They pretended not to notice the smell, and they had no fear of the police. In spite of Jack’s earlier paranoia, New Holland, just as every town in eastern Pennsylvania had, hours before, sent their law enforcement officers eastward. Jack and Cyn had heard the sirens and had seen the lights while waiting for the sun to drop.
Now, the townships were on their own and unprotected.
No one would care about the fire or about the single upturned grave.
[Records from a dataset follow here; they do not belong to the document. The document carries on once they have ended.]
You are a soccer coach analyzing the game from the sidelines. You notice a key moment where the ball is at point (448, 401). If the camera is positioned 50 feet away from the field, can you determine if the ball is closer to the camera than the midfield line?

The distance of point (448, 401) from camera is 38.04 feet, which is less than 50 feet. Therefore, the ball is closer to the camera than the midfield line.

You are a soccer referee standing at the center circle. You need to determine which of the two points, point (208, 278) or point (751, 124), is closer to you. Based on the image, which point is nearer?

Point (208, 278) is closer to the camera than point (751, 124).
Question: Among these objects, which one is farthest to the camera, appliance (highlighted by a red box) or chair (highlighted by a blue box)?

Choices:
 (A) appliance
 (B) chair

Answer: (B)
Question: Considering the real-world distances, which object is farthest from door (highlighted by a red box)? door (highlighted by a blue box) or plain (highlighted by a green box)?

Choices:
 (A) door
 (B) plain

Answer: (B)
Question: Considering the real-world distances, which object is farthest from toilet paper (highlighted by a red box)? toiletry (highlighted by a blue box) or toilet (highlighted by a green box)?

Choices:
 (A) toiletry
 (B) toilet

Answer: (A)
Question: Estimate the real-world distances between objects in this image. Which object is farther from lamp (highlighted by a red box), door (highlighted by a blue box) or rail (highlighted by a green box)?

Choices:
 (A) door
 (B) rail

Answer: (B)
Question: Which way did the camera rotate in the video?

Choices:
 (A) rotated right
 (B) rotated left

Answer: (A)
They would worry, briefly, about the body of Carl, but with whatever Robert was doing, they wouldn’t worry for long.
Jack carried Carl to the forest bordering the cemetery and arranged his body as nicely as he could: he folded Carl’s hands in his lap, closed his half-cracked eyes, and put a stick under his head so that the huge slit in his throat stayed closed and didn’t yawn open in a manner that was partly grotesque and partly an indictment—Jack hurt in his chest seeing the wound.
When he got back, he barely gave a glance to the bonfire. It was a monstrous thing now and his father had completely disappeared within its orange breast. “So,” he said.
“So,” she replied.
Neither wanted to put forth an idea about what to do next. Other than racing Carl’s old Honda straight west until they hit California, nothing sounded good. What especially sounded like a crap plan was discussing Robert and what they should do about him.
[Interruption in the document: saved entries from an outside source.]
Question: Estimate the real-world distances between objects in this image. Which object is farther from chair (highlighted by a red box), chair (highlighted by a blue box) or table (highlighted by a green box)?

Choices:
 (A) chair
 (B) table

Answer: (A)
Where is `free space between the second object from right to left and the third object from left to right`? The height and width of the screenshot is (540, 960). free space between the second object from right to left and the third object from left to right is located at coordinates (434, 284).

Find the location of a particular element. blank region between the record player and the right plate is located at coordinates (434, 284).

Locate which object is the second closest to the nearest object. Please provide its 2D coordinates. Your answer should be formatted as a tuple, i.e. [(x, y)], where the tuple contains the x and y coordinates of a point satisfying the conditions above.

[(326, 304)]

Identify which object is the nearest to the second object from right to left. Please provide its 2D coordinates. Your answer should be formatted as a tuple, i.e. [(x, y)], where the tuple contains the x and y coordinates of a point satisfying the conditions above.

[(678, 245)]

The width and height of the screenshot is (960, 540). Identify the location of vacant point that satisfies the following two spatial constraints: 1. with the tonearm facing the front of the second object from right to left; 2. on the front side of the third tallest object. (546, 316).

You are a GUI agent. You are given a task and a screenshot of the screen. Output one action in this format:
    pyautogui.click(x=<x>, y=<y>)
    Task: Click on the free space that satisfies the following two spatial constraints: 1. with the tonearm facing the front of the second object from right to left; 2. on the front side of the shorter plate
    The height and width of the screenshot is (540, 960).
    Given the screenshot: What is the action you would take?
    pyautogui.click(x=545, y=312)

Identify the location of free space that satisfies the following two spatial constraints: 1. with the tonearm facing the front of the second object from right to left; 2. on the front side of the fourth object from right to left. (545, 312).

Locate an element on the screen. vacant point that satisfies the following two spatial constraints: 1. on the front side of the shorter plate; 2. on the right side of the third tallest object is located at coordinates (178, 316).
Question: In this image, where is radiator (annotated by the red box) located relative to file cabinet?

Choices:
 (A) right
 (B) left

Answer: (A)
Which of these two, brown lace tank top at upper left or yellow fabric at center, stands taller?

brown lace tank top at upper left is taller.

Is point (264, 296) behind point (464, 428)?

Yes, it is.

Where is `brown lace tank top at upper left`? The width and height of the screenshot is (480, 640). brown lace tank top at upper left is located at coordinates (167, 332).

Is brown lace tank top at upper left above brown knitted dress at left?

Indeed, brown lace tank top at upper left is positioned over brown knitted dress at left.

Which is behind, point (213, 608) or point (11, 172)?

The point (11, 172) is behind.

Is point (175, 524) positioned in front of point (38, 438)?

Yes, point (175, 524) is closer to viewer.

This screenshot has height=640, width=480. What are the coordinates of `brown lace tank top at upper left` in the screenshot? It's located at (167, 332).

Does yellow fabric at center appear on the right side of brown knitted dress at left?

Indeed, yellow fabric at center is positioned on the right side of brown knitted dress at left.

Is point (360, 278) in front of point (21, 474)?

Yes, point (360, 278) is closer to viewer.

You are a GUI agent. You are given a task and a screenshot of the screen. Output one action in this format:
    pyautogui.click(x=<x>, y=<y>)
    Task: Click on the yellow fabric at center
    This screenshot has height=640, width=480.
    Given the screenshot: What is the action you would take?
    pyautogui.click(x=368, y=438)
They were silent for a good ten minutes, letting the fire’s crack and snap fill in the blanks of their conversation. But even that had to end.
“So,” Cyn said again.
Jack’s shoulders slumped. He didn’t have the luxury to stand there doing nothing. After blowing air from his puffed cheeks, he said: “I don’t think we can run away. I-I guess we should find somebody in authority and tell them what we know.”
“Which is what?”
That wasn’t a good question. They knew only enough to sound crazy. “We’ll tell them everything we know and everything we guess and, yes, they won’t believe it at first, but maybe after they get a bellyful of the undead, they’ll come around.”
“And what will they do?” Cyn asked. “What can they do?”
Jack shrugged; it was as good an answer as any he could think of.
Chapter 29
Trenton, New Jersey
The roads east into New Jersey were blocked, not by traffic, but by the military, in what was a clear display of wasted manpower. There was only one car heading east and that was the stolen Honda. There were military vehicles on the road. They passed an entire convoy of forty trucks, but they were pulled over, waiting on orders, Jack guessed.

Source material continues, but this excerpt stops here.